§ **What you have to do**
Look through the data below and count each line where the word "General" appears. Reply with the count alone.

Collection entries:
┄┄┄┄┄┄

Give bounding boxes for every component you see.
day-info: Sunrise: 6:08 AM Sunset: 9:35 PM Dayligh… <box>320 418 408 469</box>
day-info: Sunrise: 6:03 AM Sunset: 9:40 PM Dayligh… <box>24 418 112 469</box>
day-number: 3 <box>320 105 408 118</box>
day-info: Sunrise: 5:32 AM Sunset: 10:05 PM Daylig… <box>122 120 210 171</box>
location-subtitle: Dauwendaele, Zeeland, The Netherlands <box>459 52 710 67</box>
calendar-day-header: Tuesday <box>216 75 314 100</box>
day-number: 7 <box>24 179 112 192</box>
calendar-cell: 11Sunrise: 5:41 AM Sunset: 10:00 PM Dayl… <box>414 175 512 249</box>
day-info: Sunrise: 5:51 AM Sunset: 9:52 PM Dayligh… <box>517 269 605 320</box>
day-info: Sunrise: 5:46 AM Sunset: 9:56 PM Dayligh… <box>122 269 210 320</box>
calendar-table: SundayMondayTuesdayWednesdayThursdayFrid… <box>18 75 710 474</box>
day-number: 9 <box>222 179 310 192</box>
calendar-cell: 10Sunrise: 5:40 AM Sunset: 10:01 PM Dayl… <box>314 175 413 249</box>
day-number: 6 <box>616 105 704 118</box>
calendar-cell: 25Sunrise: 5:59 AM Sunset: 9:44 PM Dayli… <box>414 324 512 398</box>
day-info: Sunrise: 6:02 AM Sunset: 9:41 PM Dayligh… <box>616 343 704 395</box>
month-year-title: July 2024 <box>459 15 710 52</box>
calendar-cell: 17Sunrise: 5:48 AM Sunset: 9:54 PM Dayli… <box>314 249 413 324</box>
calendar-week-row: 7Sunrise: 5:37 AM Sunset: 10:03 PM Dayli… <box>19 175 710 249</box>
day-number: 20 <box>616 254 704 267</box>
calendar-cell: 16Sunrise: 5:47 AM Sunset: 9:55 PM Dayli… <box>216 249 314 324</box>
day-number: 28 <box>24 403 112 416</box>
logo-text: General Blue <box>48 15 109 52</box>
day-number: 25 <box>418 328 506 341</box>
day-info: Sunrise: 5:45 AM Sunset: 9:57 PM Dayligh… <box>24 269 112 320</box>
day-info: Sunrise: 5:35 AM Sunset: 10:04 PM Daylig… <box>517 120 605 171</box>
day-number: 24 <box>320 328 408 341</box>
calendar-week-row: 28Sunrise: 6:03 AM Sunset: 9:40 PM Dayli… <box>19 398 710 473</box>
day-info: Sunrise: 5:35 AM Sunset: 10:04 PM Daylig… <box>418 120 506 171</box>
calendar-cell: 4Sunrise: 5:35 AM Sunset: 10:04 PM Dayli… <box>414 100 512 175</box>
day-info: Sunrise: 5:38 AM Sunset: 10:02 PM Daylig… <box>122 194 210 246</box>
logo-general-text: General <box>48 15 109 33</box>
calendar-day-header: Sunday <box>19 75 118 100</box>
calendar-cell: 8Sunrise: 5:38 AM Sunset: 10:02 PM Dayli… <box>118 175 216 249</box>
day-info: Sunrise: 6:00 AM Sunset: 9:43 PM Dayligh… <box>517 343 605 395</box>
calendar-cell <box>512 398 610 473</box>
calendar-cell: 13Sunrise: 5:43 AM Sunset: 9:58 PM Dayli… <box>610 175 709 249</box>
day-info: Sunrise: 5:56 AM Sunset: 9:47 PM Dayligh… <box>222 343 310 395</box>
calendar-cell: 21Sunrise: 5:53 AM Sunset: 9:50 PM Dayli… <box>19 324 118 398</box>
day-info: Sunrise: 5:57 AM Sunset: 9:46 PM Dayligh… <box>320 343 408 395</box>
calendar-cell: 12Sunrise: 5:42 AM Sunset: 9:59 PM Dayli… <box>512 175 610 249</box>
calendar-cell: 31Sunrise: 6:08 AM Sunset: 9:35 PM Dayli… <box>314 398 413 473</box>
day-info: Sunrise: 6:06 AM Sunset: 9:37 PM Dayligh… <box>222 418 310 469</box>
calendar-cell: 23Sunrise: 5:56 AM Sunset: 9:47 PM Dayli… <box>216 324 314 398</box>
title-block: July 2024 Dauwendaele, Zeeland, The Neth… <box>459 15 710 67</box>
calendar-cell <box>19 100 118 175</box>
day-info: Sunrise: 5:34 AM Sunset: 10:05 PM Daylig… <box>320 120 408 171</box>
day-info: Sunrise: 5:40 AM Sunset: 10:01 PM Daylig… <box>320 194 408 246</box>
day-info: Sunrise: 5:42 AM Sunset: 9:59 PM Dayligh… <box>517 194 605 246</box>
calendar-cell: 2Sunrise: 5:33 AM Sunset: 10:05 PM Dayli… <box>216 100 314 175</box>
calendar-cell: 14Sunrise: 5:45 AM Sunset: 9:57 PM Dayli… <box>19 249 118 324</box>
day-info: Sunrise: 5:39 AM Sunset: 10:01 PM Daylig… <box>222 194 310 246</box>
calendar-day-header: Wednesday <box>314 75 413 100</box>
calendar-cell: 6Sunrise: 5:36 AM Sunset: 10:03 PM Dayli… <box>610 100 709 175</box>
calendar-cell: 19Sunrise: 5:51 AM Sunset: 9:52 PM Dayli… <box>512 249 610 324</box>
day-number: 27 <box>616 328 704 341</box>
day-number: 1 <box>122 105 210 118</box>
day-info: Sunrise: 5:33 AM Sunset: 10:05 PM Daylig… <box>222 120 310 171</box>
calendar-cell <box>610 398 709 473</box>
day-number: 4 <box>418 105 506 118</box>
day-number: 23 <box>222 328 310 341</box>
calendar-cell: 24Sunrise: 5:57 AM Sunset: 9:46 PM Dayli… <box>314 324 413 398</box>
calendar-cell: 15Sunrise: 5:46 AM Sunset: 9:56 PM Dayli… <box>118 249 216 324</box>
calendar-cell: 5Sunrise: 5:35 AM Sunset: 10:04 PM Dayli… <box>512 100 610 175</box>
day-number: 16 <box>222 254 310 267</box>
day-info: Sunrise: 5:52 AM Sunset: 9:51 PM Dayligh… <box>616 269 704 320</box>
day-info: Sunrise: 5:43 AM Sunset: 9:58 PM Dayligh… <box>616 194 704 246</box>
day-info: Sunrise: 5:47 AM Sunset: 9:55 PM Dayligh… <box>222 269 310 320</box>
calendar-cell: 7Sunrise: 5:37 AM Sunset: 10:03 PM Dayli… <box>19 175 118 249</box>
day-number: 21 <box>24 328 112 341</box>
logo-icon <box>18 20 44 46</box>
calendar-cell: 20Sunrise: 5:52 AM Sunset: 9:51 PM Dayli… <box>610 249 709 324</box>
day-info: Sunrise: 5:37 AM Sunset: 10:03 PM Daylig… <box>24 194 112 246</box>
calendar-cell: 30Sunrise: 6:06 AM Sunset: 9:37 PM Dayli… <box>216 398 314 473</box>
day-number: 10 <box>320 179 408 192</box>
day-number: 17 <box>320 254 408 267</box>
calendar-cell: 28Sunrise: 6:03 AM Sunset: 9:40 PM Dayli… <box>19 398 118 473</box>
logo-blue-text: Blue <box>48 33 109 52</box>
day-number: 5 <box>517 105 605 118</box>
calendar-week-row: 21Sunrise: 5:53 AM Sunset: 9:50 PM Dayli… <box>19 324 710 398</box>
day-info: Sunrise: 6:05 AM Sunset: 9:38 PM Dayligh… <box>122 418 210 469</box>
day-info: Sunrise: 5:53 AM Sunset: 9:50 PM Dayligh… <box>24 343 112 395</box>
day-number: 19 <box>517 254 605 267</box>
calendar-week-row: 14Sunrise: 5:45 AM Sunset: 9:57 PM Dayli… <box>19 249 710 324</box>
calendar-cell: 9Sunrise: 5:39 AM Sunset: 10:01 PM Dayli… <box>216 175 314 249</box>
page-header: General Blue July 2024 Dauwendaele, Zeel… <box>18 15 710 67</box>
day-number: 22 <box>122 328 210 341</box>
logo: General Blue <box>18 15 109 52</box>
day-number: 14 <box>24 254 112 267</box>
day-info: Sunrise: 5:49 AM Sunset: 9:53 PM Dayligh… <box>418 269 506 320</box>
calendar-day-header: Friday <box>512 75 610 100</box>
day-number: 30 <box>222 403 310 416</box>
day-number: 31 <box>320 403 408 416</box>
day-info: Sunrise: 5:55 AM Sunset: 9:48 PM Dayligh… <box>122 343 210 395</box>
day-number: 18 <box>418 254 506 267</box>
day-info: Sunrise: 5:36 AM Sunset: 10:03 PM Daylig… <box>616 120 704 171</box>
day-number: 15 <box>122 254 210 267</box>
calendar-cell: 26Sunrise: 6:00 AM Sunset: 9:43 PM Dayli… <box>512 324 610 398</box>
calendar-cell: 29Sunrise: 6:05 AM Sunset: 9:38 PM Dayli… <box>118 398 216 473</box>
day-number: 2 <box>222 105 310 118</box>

┄┄┄┄┄┄

§ **Reply**
4